Türkiye ile ABD arasındaki ilişki, iyiden iyiye “sağırlar diyaloğuna” dönüştü.
Cumhurbaşkanı Recep Tayyip Erdoğan ile ABD Başkanı Donald Trump arasındaki telefon görüşmesinin ciddiyeti, “o ne dedi”, “hayır öyle demedi”, “ondan hiç bahsetmedi” açıklamaları arasında kayboldu gitti.
O telefon konuşması sonrasında yaşananlar, ABD’de Trump’ın Başkanlık koltuğuna oturmasıyla birlikte Beyaz Saray’ın “ciddiyetindeki” erozyonun bir parçası sadece. Sonuçta, müttefiklerine yaptırım uygulayacağını Twitter’dan açıklayan, sosyal medyadan yazdığı mesajlarla ona buna savaş ilan eden bir ABD Başkanı’ndan söz ediyoruz. Ki o Başkan’ın daha birkaç ay önce, Ankara ile Washington arasında hemen her konuda kriz yaşanırken, sadece THY’ye 11 milyar dolarlık uçak sattığı için “ülkelerimiz hiç olmadığı kadar yakın” dediğini de unutmamak gerekiyor.
Dolayısıyla Ankara’nın ABD Başkanı’nın o konuşmada ne dediğinden çok ABD bürokratik sisteminin her kelimesini üzerinde düşünerek yazdığı mesajı dikkate alması gerekiyor. (Nitekim, ABD Dışişleri Bakanlığı da yaptığı açıklamada, Beyaz Saray açıklamasının arkasında durdu)
Peki neler var o mesajda.
- Ankara’ya üstü kapalı “Menbiç uyarısı” var. TSK’nın Amerikan askerleri ile karşı karşıya gelmemesi uyarısı.
- Afrin operasyonu konusunda, operasyonu “sınırlayın” ve “sivil halka dikkat edin” uyarısı var. Ki Ankara’nın Zeytin Dalı Harekatı konusunda önümüzdeki dönemde dünya kamuoyunda en çok başını ağrıtacak konu buymuş gibi görünüyor.
- OHAL uyarısı var. Özellikle halen hapiste olan Amerikan vatandaşları konusunda Washington’da hakim olan rahatsızlık, apaçık koyulmuş Beyaz Saray açıklamasına...
- Ve en önemlisi Ankara’dan gelen ABD karşıtı, giderek de sertleşen söylemlere karşı duyulan rahatsızlık var.
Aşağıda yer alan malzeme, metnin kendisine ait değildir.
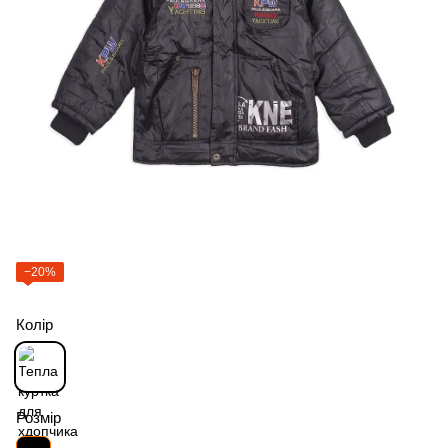
−20%
Колір
Розмір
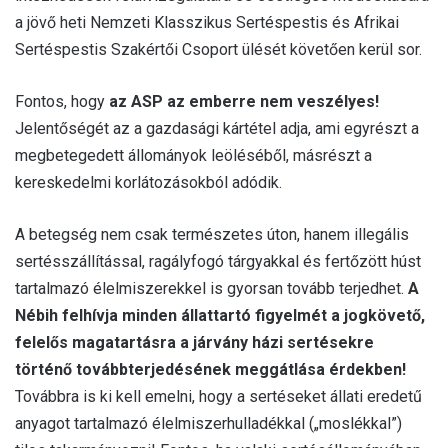
a jövő heti Nemzeti Klasszikus Sertéspestis és Afrikai
Sertéspestis Szakértői Csoport ülését követően kerül sor.
Fontos, hogy
az ASP az emberre nem veszélyes!
Jelentőségét az a gazdasági kártétel adja, ami egyrészt a
megbetegedett állományok leöléséből, másrészt a
kereskedelmi korlátozásokból adódik.
A betegség nem csak természetes úton, hanem illegális
sertésszállítással, ragályfogó tárgyakkal és fertőzött húst
tartalmazó élelmiszerekkel is gyorsan tovább terjedhet.
A
Nébih felhívja minden állattartó figyelmét a jogkövető,
felelős magatartásra a járvány házi sertésekre
történő továbbterjedésének meggátlása érdekben!
Továbbra is ki kell emelni, hogy a sertéseket állati eredetű
anyagot tartalmazó élelmiszerhulladékkal („moslékkal”)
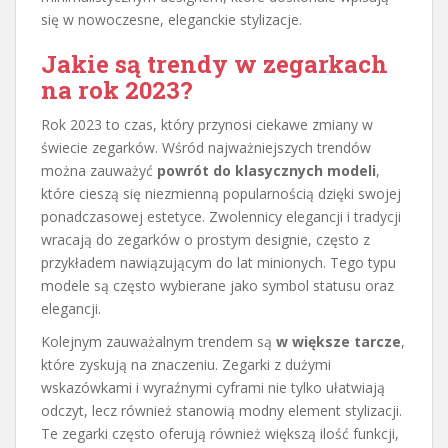
się w nowoczesne, eleganckie stylizacje.
Jakie są trendy w zegarkach
na rok 2023?
Rok 2023 to czas, który przynosi ciekawe zmiany w
świecie zegarków. Wśród najważniejszych trendów
można zauważyć
powrót do klasycznych modeli
,
które cieszą się niezmienną popularnością dzięki swojej
ponadczasowej estetyce. Zwolennicy elegancji i tradycji
wracają do zegarków o prostym designie, często z
przykładem nawiązującym do lat minionych. Tego typu
modele są często wybierane jako symbol statusu oraz
elegancji.
Kolejnym zauważalnym trendem są
w większe tarcze
,
które zyskują na znaczeniu. Zegarki z dużymi
wskazówkami i wyraźnymi cyframi nie tylko ułatwiają
odczyt, lecz również stanowią modny element stylizacji.
Te zegarki często oferują również większą ilość funkcji,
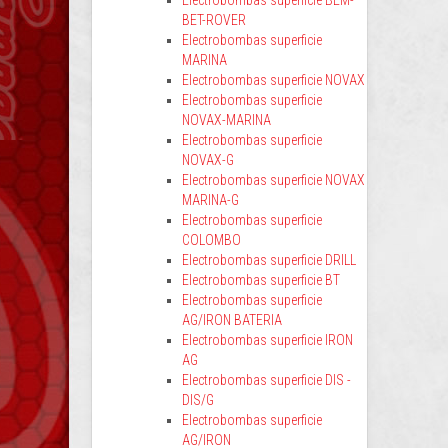
Electrobombas superficie BEM-
BET-ROVER
Electrobombas superficie
MARINA
Electrobombas superficie NOVAX
Electrobombas superficie
NOVAX-MARINA
Electrobombas superficie
NOVAX-G
Electrobombas superficie NOVAX
MARINA-G
Electrobombas superficie
COLOMBO
Electrobombas superficie DRILL
Electrobombas superficie BT
Electrobombas superficie
AG/IRON BATERIA
Electrobombas superficie IRON
AG
Electrobombas superficie DIS -
DIS/G
Electrobombas superficie
AG/IRON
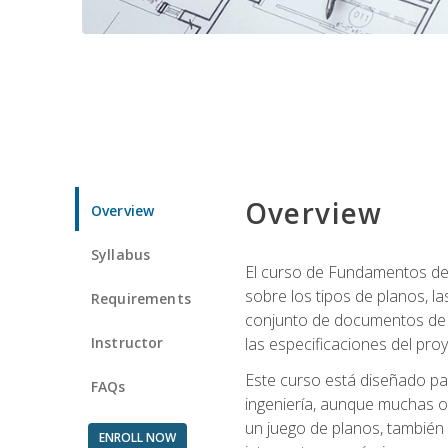
Overview
Overview
Syllabus
El curso de Fundamentos de 
sobre los tipos de planos, la
Requirements
conjunto de documentos de c
Instructor
las especificaciones del pro
Este curso está diseñado par
FAQs
ingeniería, aunque muchas o
un juego de planos, también
ENROLL NOW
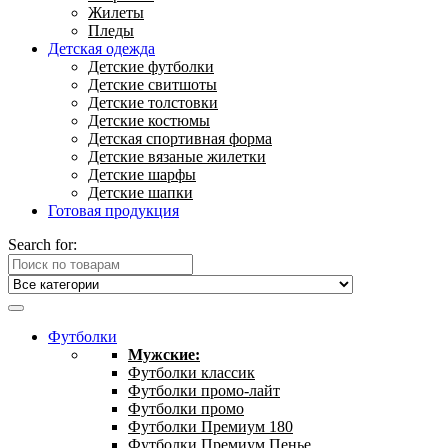
Жилеты
Пледы
Детская одежда
Детские футболки
Детские свитшоты
Детские толстовки
Детские костюмы
Детская спортивная форма
Детские вязаные жилетки
Детские шарфы
Детские шапки
Готовая продукция
Search for:
Футболки
Мужские:
Футболки классик
Футболки промо-лайт
Футболки промо
Футболки Премиум 180
Футболки Премиум Пенье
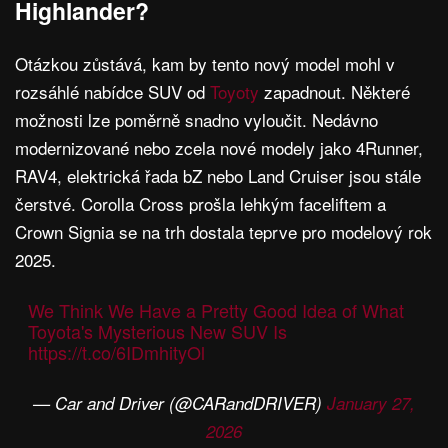
Highlander?
Otázkou zůstává, kam by tento nový model mohl v
rozsáhlé nabídce SUV od
Toyoty
zapadnout. Některé
možnosti lze poměrně snadno vyloučit. Nedávno
modernizované nebo zcela nové modely jako 4Runner,
RAV4, elektrická řada bZ nebo Land Cruiser jsou stále
čerstvé. Corolla Cross prošla lehkým faceliftem a
Crown Signia se na trh dostala teprve pro modelový rok
2025.
We Think We Have a Pretty Good Idea of What
Toyota's Mysterious New SUV Is
https://t.co/6IDmhityOl
— Car and Driver (@CARandDRIVER)
January 27,
2026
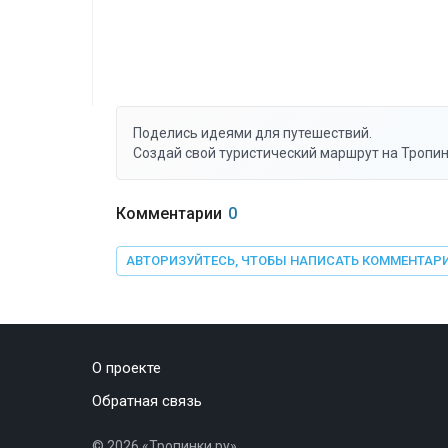
Поделись идеями для путешествий.
Создай свой туристический маршрут на Тропин
Комментарии
0
АВТОРИЗУЙТЕСЬ, ЧТОБЫ НАПИСАТЬ КОММЕНТАР
О проекте
Обратная связь
©
2026
«Тропинки.ру»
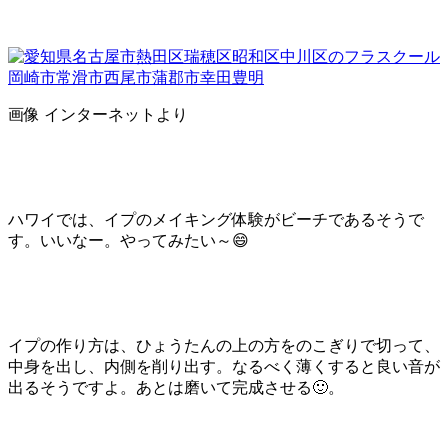
画像 インターネットより
ハワイでは、イプのメイキング体験がビーチであるそうで
す。いいなー。やってみたい～😄
イプの作り方は、ひょうたんの上の方をのこぎりで切って、
中身を出し、内側を削り出す。なるべく薄くすると良い音が
出るそうですよ。あとは磨いて完成させる🙂。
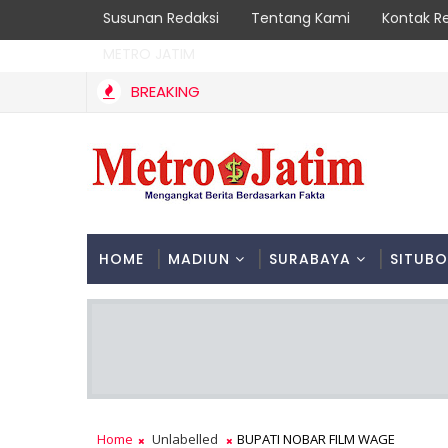
Susunan Redaksi
Tentang Kami
Kontak R
METRO JATIM
BREAKING
Cegah Kebakaran Hutan, Polsek Bendungan dan Perhu
TRENGGALEK
HOME
MADIUN
SURABAYA
SITUB
Home
Unlabelled
BUPATI NOBAR FILM WAGE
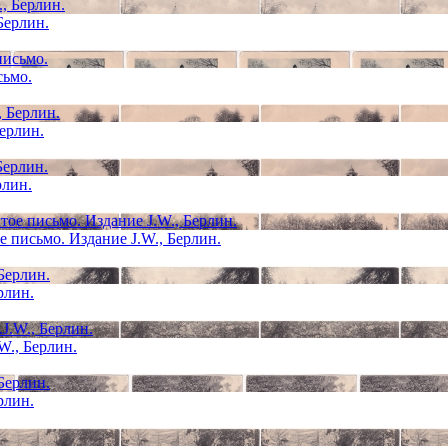
Берлин.
сьмо.
ерлин.
рлин.
е письмо. Издание J.W., Берлин.
рлин.
W., Берлин.
рлин.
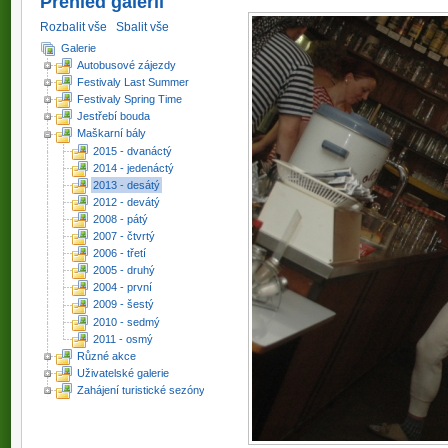
Přehled galerií
Rozbalit vše
Sbalit vše
Galerie
Autobusové zájezdy
Festivaly Last Summer
Festivaly Spring Time
Jestřebí bouda
Maškarní bály
2015 - dvanáctý
2014 - jedenáctý
2013 - desátý
2012 - devátý
2008 - pátý
2007 - čtvrtý
2006 - třetí
2005 - druhý
2004 - první
2009 - šestý
2010 - sedmý
2011 - osmý
Různé akce
Uživatelské galerie
Zahájení turistické sezóny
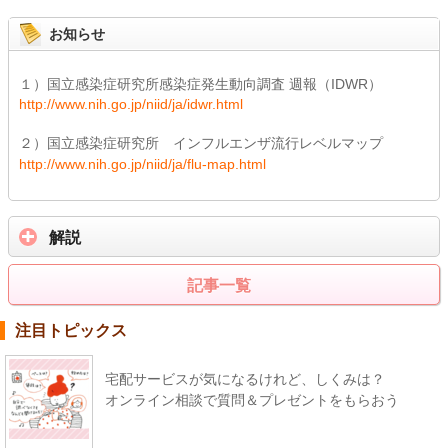
お知らせ
１）国立感染症研究所感染症発生動向調査 週報（IDWR）
http://www.nih.go.jp/niid/ja/idwr.html
２）国立感染症研究所 インフルエンザ流行レベルマップ
http://www.nih.go.jp/niid/ja/flu-map.html
解説
記事一覧
注目トピックス
宅配サービスが気になるけれど、しくみは？
オンライン相談で質問＆プレゼントをもらおう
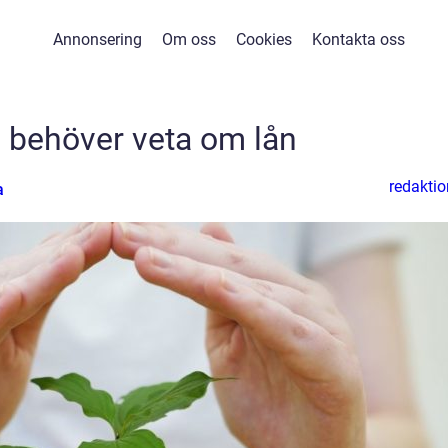
Annonsering
Om oss
Cookies
Kontakta oss
u behöver veta om lån
redaktio
a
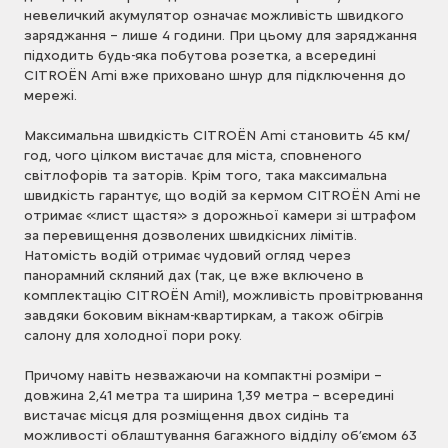
невеличкий акумулятор означає можливість швидкого
заряджання – лише 4 години. При цьому для заряджання
підходить будь-яка побутова розетка, а всередині
CITROЁN Ami вже приховано шнур для підключення до
мережі.
Максимальна швидкість CITROЁN Ami становить 45 км/
год, чого цілком вистачає для міста, сповненого
світлофорів та заторів. Крім того, така максимальна
швидкість гарантує, що водій за кермом CITROЁN Ami не
отримає «лист щастя» з дорожньої камери зі штрафом
за перевищення дозволених швидкісних лімітів.
Натомість водій отримає чудовий огляд через
панорамний скляний дах (так, це вже включено в
комплектацію CITROЁN Ami!), можливість провітрювання
завдяки боковим вікнам-квартиркам, а також обігрів
салону для холодної пори року.
Причому навіть незважаючи на компактні розміри –
довжина 2,41 метра та ширина 1,39 метра – всередині
вистачає місця для розміщення двох сидінь та
можливості облаштування багажного відділу об’ємом 63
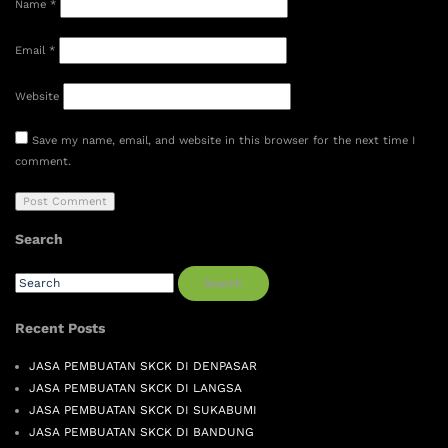
Name
*
Email
*
Website
Save my name, email, and website in this browser for the next time I
comment.
Search
Search
Recent Posts
JASA PEMBUATAN SKCK DI DENPASAR
JASA PEMBUATAN SKCK DI LANGSA
JASA PEMBUATAN SKCK DI SUKABUMI
JASA PEMBUATAN SKCK DI BANDUNG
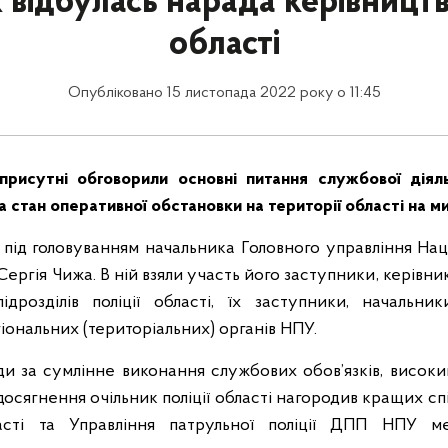
 відбулась нарада керівництва
області
Опубліковано 15 листопада 2022 року о 11:45
рисутні обговорили основні питання службової діяль
а стан оперативної обстановки на території області на м
 під головуванням начальника Головного управління Націо
Сергія Чижа. В ній взяли участь його заступники, керівн
ідрозділів поліції області, їх заступники, начальни
гіональних (територіальних) органів НПУ.
и за сумлінне виконання службових обов’язків, високи
досягнення очільник поліції області нагородив кращих с
асті та Управління патрульної поліції ДПП НПУ ме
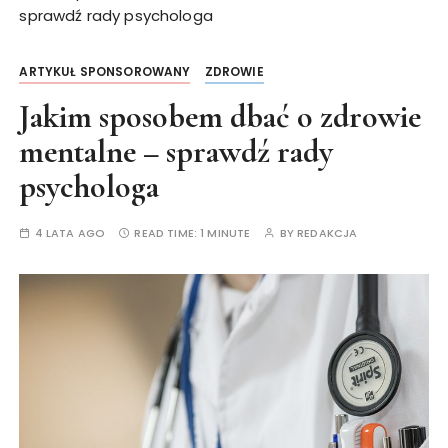
sprawdź rady psychologa
ARTYKUŁ SPONSOROWANY
ZDROWIE
Jakim sposobem dbać o zdrowie
mentalne – sprawdź rady
psychologa
4 LATA AGO
READ TIME:
1 MINUTE
BY
REDAKCJA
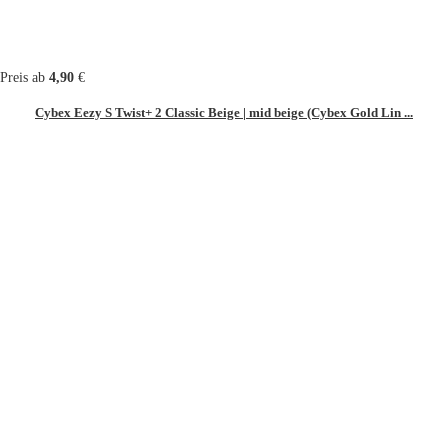
Preis ab
4,90
€
Cybex Eezy S Twist+ 2 Classic Beige | mid beige (Cybex Gold Lin ...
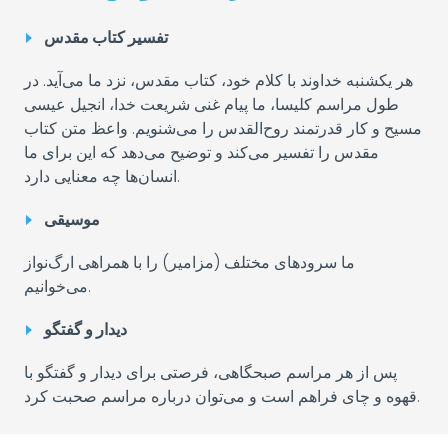
تفسیر کتاب مقدس
هر یکشنبه خداوند با کلام خود، کتاب مقدس، نزد ما می‌آید. در
طول مراسم کلیسا، ما پیام غنی شریعت خدا، انجیل عیسی
مسیح و کار قدرتمند روح‌القدس را می‌شنویم. واعظ متن کتاب
مقدس را تفسیر می‌کند و توضیح می‌دهد که این برای ما
انسان‌ها چه معنایی دارد.
موسیقی
ما سرودهای مختلف (مزامیر) را با همراهی ارگ‌نواز
می‌خوانیم.
دیدار و گفتگو
پس از هر مراسم صبحگاهی، فرصتی برای دیدار و گفتگو با
قهوه و چای فراهم است و می‌توان درباره مراسم صحبت کرد.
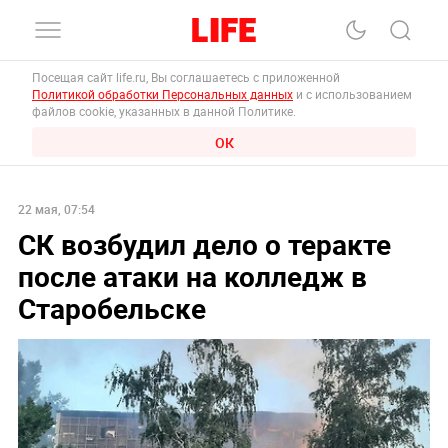
Посещая сайт life.ru, Вы соглашаетесь с приложенной
Политикой обработки Персональных данных
и с использованием
файлов cookie, указанных в данной Политике.
ОК
22 мая, 07:54
СК возбудил дело о теракте
после атаки на колледж в
Старобельске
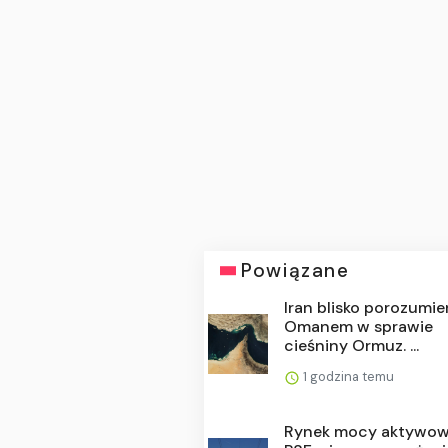
Powiązane
Iran blisko porozumie
Omanem w sprawie
cieśniny Ormuz. ...
1 godzina temu
Rynek mocy aktywow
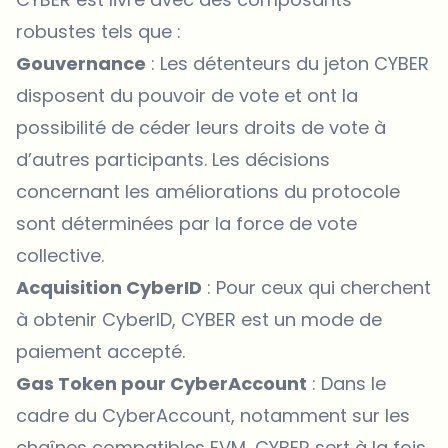
robustes tels que :
Gouvernance
: Les détenteurs du jeton CYBER
disposent du pouvoir de vote et ont la
possibilité de céder leurs droits de vote à
d’autres participants. Les décisions
concernant les améliorations du protocole
sont déterminées par la force de vote
collective.
Acquisition CyberID
: Pour ceux qui cherchent
à obtenir CyberID, CYBER est un mode de
paiement accepté.
Gas Token pour CyberAccount
: Dans le
cadre du CyberAccount, notamment sur les
chaînes compatibles EVM, CYBER sert à la fois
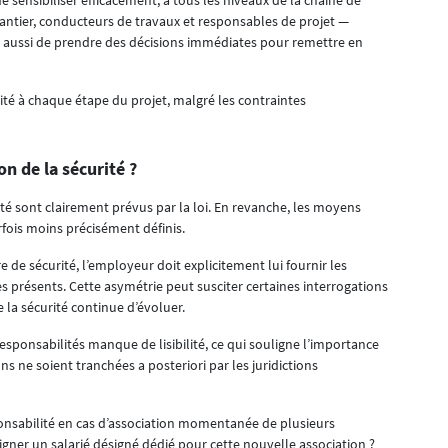
sensibiliser efficacement, à tous les niveaux de la chaîne de
chantier, conducteurs de travaux et responsables de projet —
 aussi de prendre des décisions immédiates pour remettre en
rité à chaque étape du projet, malgré les contraintes
on de la sécurité ?
ité sont clairement prévus par la loi. En revanche, les moyens
fois moins précisément définis.
e de sécurité, l’employeur doit explicitement lui fournir les
s présents. Cette asymétrie peut susciter certaines interrogations
la sécurité continue d’évoluer.
 responsabilités manque de lisibilité, ce qui souligne l’importance
ns ne soient tranchées a posteriori par les juridictions
ponsabilité en cas d’association momentanée de plusieurs
igner un salarié désigné dédié pour cette nouvelle association ?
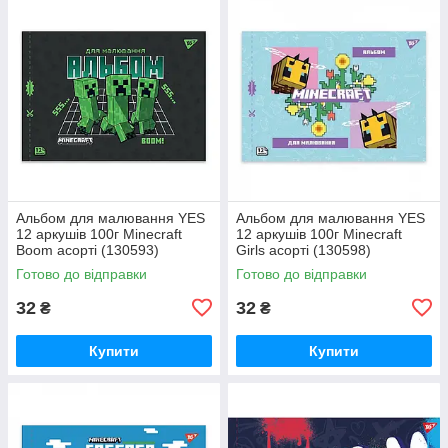
Альбом для малювання YES
Альбом для малювання YES
12 аркушів 100г Minecraft
12 аркушів 100г Minecraft
Boom асорті (130593)
Girls асорті (130598)
Готово до відправки
Готово до відправки
32
32
₴
₴
Купити
Купити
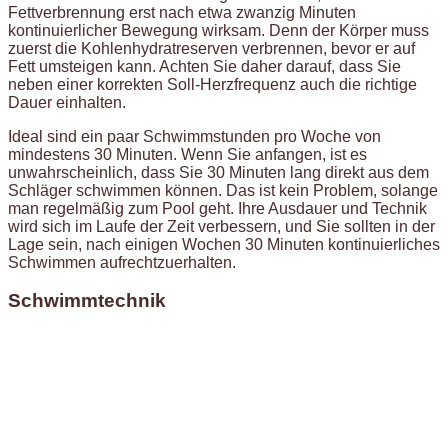
Fettverbrennung erst nach etwa zwanzig Minuten
kontinuierlicher Bewegung wirksam. Denn der Körper muss
zuerst die Kohlenhydratreserven verbrennen, bevor er auf
Fett umsteigen kann. Achten Sie daher darauf, dass Sie
neben einer korrekten Soll-Herzfrequenz auch die richtige
Dauer einhalten.
Ideal sind ein paar Schwimmstunden pro Woche von
mindestens 30 Minuten. Wenn Sie anfangen, ist es
unwahrscheinlich, dass Sie 30 Minuten lang direkt aus dem
Schläger schwimmen können. Das ist kein Problem, solange
man regelmäßig zum Pool geht. Ihre Ausdauer und Technik
wird sich im Laufe der Zeit verbessern, und Sie sollten in der
Lage sein, nach einigen Wochen 30 Minuten kontinuierliches
Schwimmen aufrechtzuerhalten.
Schwimmtechnik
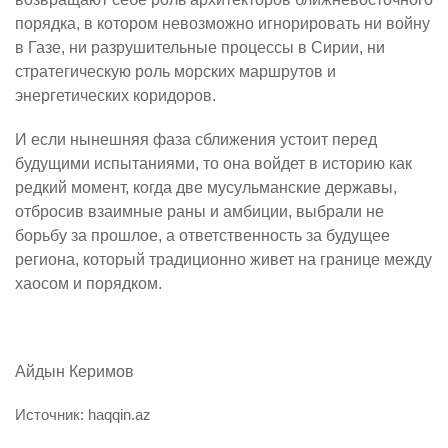
порядка, в котором невозможно игнорировать ни войну
в Газе, ни разрушительные процессы в Сирии, ни
стратегическую роль морских маршрутов и
энергетических коридоров.
И если нынешняя фаза сближения устоит перед
будущими испытаниями, то она войдет в историю как
редкий момент, когда две мусульманские державы,
отбросив взаимные раны и амбиции, выбрали не
борьбу за прошлое, а ответственность за будущее
региона, который традиционно живет на границе между
хаосом и порядком.
Айдын Керимов
Источник: haqqin.az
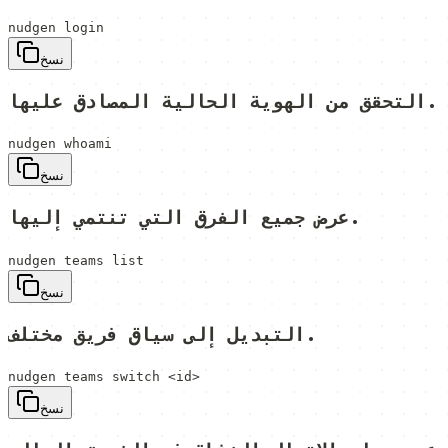
nudgen login
نسخ
التحقق من الهوية الحالية المصادق عليها.
nudgen whoami
نسخ
عرض جميع الفرق التي تنتمي إليها.
nudgen teams list
نسخ
التبديل إلى سياق فريق مختلف.
nudgen teams switch <id>
نسخ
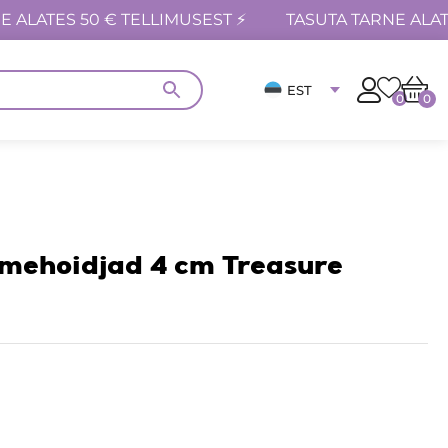
E ALATES 50 € TELLIMUSEST ⚡
TASUTA TARNE ALAT
EST
0
0
tmehoidjad 4 cm Treasure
İşte Ankara’nın tüm bu mesajları “ciddiyetle” ele alması, bundan sonra izleyeceği politikayı da ona göre belirlemesi gerekiyor.

Özgür Suriye Ordusu’nun Washington’da ne işi var?


Beyaz Saray’dan ayrı, Dışişleri Bakanlığı’ndan ayrı, Pentagon’dan ayrı tonda gelen mesajlar Washington’daki “ciddiyet eksikliğini” gösteriyor.
Ancak benzer bir durum Ankara’da da yaşanmıyor mu?
AKP hükümetinin, şimdi Mehmetçik’in canını ortaya koyarak savaştığı PYD-YPG’nin başındaki isim Salih Müslim’i sadece birkaç yıl önce Ankara’da VIP konuk olarak ağırladığını bir tarafa koyalım. (Salih Müslim de kandırmış demek her zaman mümkün nasıl olsa).
AKP’nin, Suriye’nin kuzeyindeki terör yapılanmalarının yerle bir edilmesinden bahsederken, Afrin’i, Menbiç’i doğrudan hedef alıp, PYD-YPG’nin asıl “devlet” haline geldiği Kobani ve Cezire’den hiç bahsetmemesi ne anlama geliyor olabilir? Asıl Amerikan üsleri, ABD’nin YPG’lileri eğitip kuracağını açıkladığı asıl “sınır ordusu” Kobani’de değil mi?
Ve en çok kafa karıştıranı; TSK’nın Zeytin Dalı Harekatı’ndaki en büyük müttefiki olan Özgür Suriye Ordusu’nun yurtdışı temasları.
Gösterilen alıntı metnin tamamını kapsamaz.